[Source data]
»»

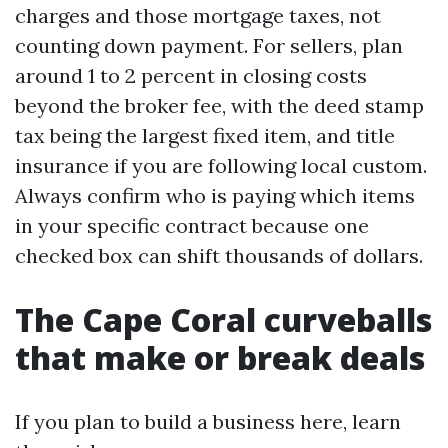
charges and those mortgage taxes, not
counting down payment. For sellers, plan
around 1 to 2 percent in closing costs
beyond the broker fee, with the deed stamp
tax being the largest fixed item, and title
insurance if you are following local custom.
Always confirm who is paying which items
in your specific contract because one
checked box can shift thousands of dollars.
The Cape Coral curveballs
that make or break deals
If you plan to build a business here, learn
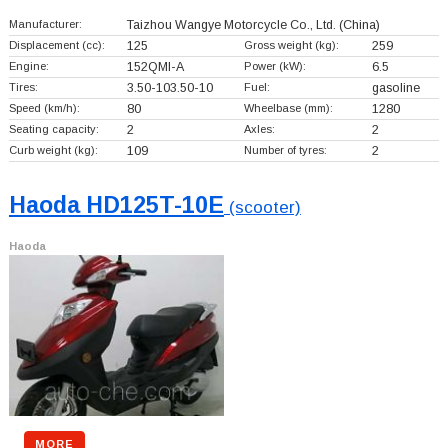
Manufacturer:
Taizhou Wangye Motorcycle Co., Ltd.
(China)
Displacement (cc):
125
Gross weight (kg):
259
Engine:
152QMI-A
Power (kW):
6.5
Tires:
3.50-103.50-10
Fuel:
gasoline
Speed (km/h):
80
Wheelbase (mm):
1280
Seating capacity:
2
Axles:
2
Curb weight (kg):
109
Number of tyres:
2
Haoda HD125T-10E
(scooter)
Haoda
MORE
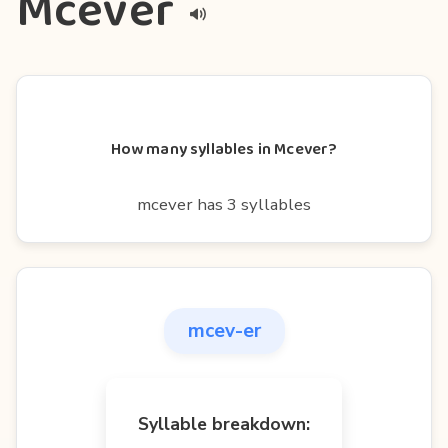
Mcever
How many syllables in Mcever?
mcever has 3 syllables
mcev-er
Syllable breakdown:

««

**Exercise objective:**
Could you copy the lines above exactly and skip the images?

**Answer area:**
charges and those mortgage taxes, not
counting down payment. For sellers, plan
around 1 to 2 percent in closing costs
beyond the broker fee, with the deed stamp
tax being the largest fixed item, and title
insurance if you are following local custom.
Always confirm who is paying which items
in your specific contract because one
checked box can shift thousands of dollars.
The Cape Coral curveballs
that make or break deals
If you plan to build a business here, learn
Manufacturer:
Taizhou Wangye Motorcycle Co., Ltd.
(China)
Displacement (cc):
125
Gross weight (kg):
259
Engine:
152QMI-A
Power (kW):
6.5
Tires:
3.50-103.50-10
Fuel:
gasoline
Speed (km/h):
80
Wheelbase (mm):
1280
Seating capacity:
2
Axles:
2
Curb weight (kg):
109
Number of tyres:
2
Haoda HD125T-10E
(scooter)
Haoda
MORE
Mcever
How many syllables in Mcever?
mcever has 3 syllables
mcev-er
Syllable breakdown:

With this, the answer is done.